TASK BRIEF:
Output all the records word for word. Drop the pictures.

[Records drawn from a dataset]
:::::

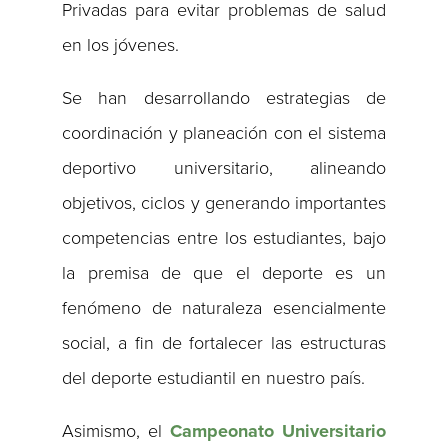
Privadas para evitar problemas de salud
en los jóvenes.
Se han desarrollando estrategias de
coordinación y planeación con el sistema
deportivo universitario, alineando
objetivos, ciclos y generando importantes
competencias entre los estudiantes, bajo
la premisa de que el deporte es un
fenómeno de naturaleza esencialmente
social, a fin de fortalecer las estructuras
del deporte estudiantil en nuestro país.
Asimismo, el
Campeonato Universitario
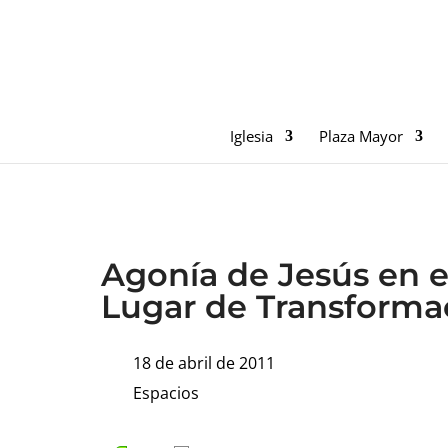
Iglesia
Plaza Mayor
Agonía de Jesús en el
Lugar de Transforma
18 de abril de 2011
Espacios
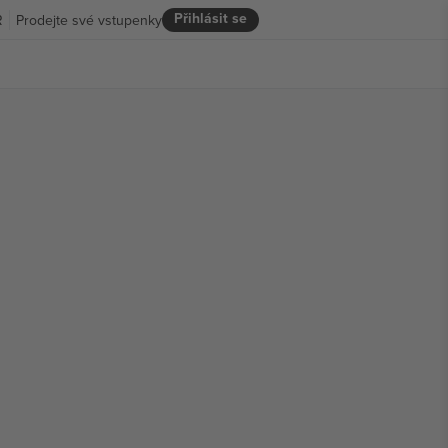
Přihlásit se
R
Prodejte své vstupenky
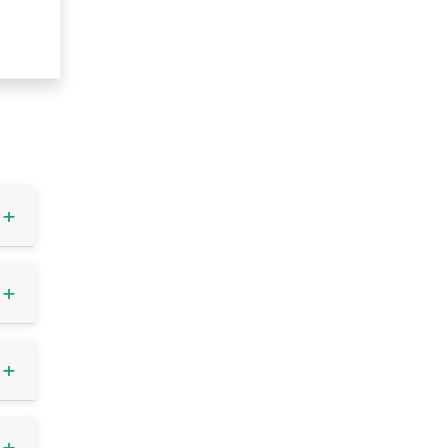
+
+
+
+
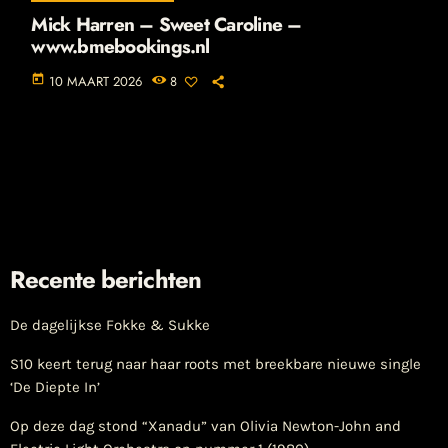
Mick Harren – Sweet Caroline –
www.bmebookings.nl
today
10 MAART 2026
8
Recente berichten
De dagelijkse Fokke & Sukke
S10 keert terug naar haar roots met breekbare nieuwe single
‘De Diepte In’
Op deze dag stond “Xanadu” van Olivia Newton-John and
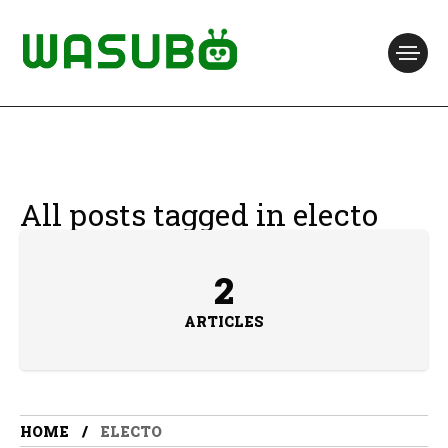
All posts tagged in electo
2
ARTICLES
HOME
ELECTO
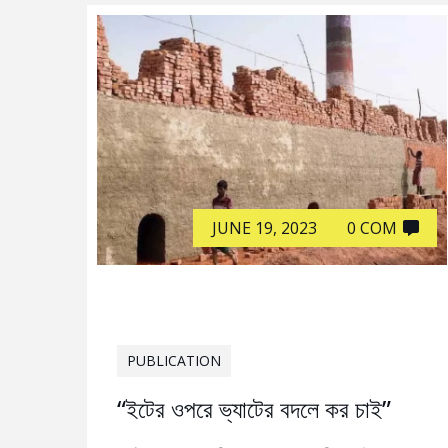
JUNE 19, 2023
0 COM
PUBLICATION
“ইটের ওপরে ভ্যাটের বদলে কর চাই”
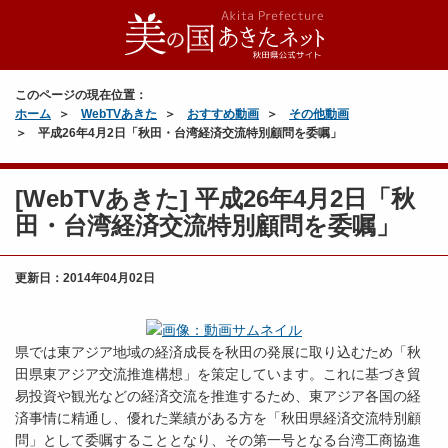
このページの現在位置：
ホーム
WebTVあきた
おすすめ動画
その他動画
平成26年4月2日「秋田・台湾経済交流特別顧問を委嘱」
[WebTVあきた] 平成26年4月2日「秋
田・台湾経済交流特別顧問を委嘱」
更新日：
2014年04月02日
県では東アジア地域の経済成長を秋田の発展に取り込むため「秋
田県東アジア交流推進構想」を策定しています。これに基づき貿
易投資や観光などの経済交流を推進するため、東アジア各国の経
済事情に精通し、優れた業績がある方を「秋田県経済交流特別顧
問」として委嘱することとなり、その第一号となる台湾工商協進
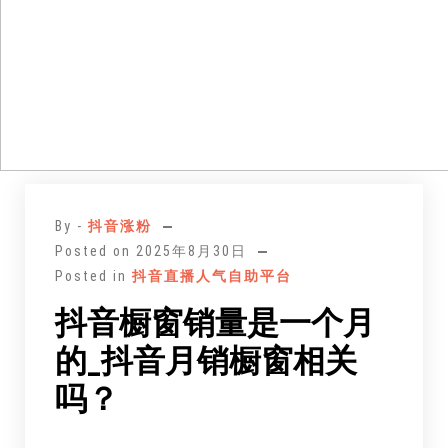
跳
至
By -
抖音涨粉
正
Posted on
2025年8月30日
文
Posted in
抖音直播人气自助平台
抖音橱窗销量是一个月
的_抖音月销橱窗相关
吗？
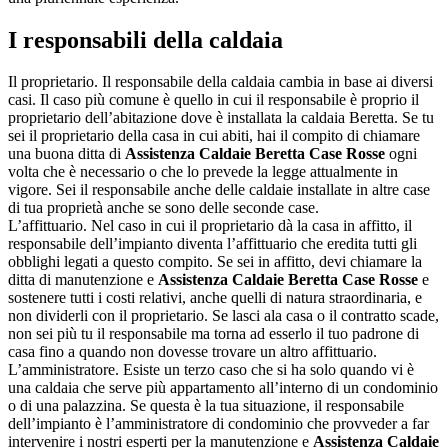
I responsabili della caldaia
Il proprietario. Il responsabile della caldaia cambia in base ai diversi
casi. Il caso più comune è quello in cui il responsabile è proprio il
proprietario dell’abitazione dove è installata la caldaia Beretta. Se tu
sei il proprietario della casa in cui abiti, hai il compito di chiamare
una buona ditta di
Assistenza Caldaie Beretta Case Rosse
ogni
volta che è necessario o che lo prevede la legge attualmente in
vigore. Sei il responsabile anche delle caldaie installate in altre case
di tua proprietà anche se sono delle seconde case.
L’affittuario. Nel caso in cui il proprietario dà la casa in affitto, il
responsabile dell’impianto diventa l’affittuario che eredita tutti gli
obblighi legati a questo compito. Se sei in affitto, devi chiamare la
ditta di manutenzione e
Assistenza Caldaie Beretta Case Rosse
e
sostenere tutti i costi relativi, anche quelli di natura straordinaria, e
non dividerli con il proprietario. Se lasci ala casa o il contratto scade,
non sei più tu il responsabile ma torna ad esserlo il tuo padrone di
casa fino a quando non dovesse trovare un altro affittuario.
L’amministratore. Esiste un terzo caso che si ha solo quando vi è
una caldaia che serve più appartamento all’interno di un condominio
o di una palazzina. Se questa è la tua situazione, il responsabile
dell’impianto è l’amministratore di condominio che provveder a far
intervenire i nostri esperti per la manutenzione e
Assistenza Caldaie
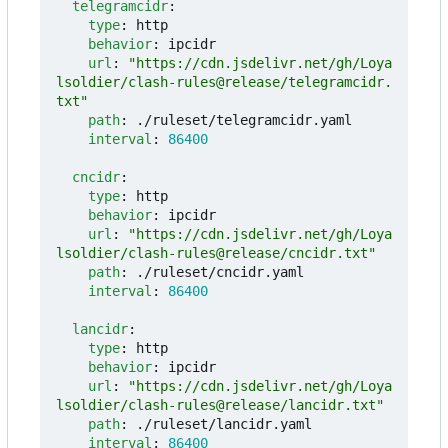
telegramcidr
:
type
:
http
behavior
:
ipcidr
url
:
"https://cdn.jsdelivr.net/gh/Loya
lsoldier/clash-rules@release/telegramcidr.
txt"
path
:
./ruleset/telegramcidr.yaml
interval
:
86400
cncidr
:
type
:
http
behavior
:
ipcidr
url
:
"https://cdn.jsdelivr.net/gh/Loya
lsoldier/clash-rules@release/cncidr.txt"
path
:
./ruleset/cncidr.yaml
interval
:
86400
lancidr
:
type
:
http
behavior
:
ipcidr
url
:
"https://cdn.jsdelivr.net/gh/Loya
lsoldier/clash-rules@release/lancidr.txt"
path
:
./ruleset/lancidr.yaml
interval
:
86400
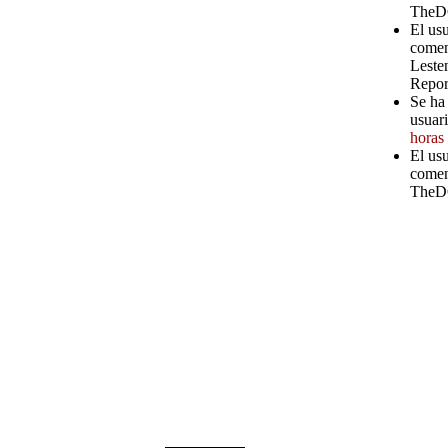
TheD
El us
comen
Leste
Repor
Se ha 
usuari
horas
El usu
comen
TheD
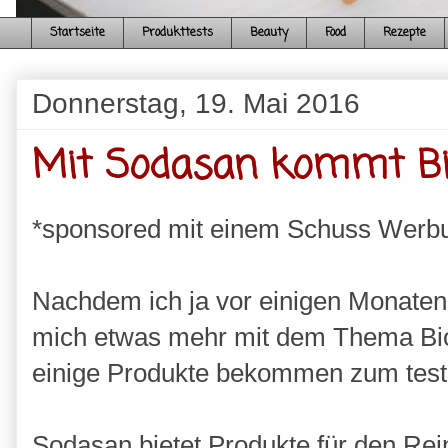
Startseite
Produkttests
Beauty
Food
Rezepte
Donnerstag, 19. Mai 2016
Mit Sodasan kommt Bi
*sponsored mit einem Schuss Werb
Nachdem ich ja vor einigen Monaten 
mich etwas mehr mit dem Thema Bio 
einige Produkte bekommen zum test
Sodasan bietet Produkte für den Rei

:::::

EXERCISE SOLUTION:
Privadas para evitar problemas de salud
en los jóvenes.
Se han desarrollando estrategias de
coordinación y planeación con el sistema
deportivo universitario, alineando
objetivos, ciclos y generando importantes
competencias entre los estudiantes, bajo
la premisa de que el deporte es un
fenómeno de naturaleza esencialmente
social, a fin de fortalecer las estructuras
del deporte estudiantil en nuestro país.
Asimismo, el
Campeonato Universitario
Iglesia
Plaza Mayor
Agonía de Jesús en el
Lugar de Transforma
18 de abril de 2011
Espacios
Přihlásit se
R
Prodejte své vstupenky
+
+
+
+
Mick Harren – Sweet Caroline –
www.bmebookings.nl
today
10 MAART 2026
8
Recente berichten
De dagelijkse Fokke & Sukke
S10 keert terug naar haar roots met breekbare nieuwe single
‘De Diepte In’
Op deze dag stond “Xanadu” van Olivia Newton-John and
All posts tagged in electo
2
ARTICLES
HOME
ELECTO
JUNE 19, 2023
0 COM
PUBLICATION
“ইটের ওপরে ভ্যাটের বদলে কর চাই”
このページの現在位置：
ホーム
WebTVあきた
おすすめ動画
その他動画
平成26年4月2日「秋田・台湾経済交流特別顧問を委嘱」
[WebTVあきた] 平成26年4月2日「秋
田・台湾経済交流特別顧問を委嘱」
更新日：
2014年04月02日
県では東アジア地域の経済成長を秋田の発展に取り込むため「秋
田県東アジア交流推進構想」を策定しています。これに基づき貿
易投資や観光などの経済交流を推進するため、東アジア各国の経
済事情に精通し、優れた業績がある方を「秋田県経済交流特別顧
問」として委嘱することとなり、その第一号となる台湾工商協進
跳
至
By -
抖音涨粉
正
Posted on
2025年8月30日
文
Posted in
抖音直播人气自助平台
抖音橱窗销量是一个月
的_抖音月销橱窗相关
吗？
I responsabili della caldaia
Il proprietario. Il responsabile della caldaia cambia in base ai diversi
casi. Il caso più comune è quello in cui il responsabile è proprio il
proprietario dell’abitazione dove è installata la caldaia Beretta. Se tu
sei il proprietario della casa in cui abiti, hai il compito di chiamare
una buona ditta di
Assistenza Caldaie Beretta Case Rosse
ogni
volta che è necessario o che lo prevede la legge attualmente in
vigore. Sei il responsabile anche delle caldaie installate in altre case
di tua proprietà anche se sono delle seconde case.
L’affittuario. Nel caso in cui il proprietario dà la casa in affitto, il
responsabile dell’impianto diventa l’affittuario che eredita tutti gli
obblighi legati a questo compito. Se sei in affitto, devi chiamare la
ditta di manutenzione e
Assistenza Caldaie Beretta Case Rosse
e
sostenere tutti i costi relativi, anche quelli di natura straordinaria, e
non dividerli con il proprietario. Se lasci ala casa o il contratto scade,
non sei più tu il responsabile ma torna ad esserlo il tuo padrone di
casa fino a quando non dovesse trovare un altro affittuario.
L’amministratore. Esiste un terzo caso che si ha solo quando vi è
una caldaia che serve più appartamento all’interno di un condominio
o di una palazzina. Se questa è la tua situazione, il responsabile
dell’impianto è l’amministratore di condominio che provveder a far
intervenire i nostri esperti per la manutenzione e
Assistenza Caldaie
telegramcidr
:
type
:
http
behavior
:
ipcidr
url
:
"https://cdn.jsdelivr.net/gh/Loya
lsoldier/clash-rules@release/telegramcidr.
txt"
path
:
./ruleset/telegramcidr.yaml
interval
:
86400
cncidr
:
type
:
http
behavior
:
ipcidr
url
:
"https://cdn.jsdelivr.net/gh/Loya
lsoldier/clash-rules@release/cncidr.txt"
path
:
./ruleset/cncidr.yaml
interval
:
86400
lancidr
:
type
:
http
behavior
:
ipcidr
url
:
"https://cdn.jsdelivr.net/gh/Loya
lsoldier/clash-rules@release/lancidr.txt"
path
:
./ruleset/lancidr.yaml
interval
:
86400
TheD
El us
comen
Leste
Repor
Se ha 
usuari
horas
El usu
comen
TheD
Startseite
Produkttests
Beauty
Food
Rezepte
Donnerstag, 19. Mai 2016
Mit Sodasan kommt Bi
*sponsored mit einem Schuss Werb
Nachdem ich ja vor einigen Monaten 
mich etwas mehr mit dem Thema Bio 
einige Produkte bekommen zum test
Sodasan bietet Produkte für den Rei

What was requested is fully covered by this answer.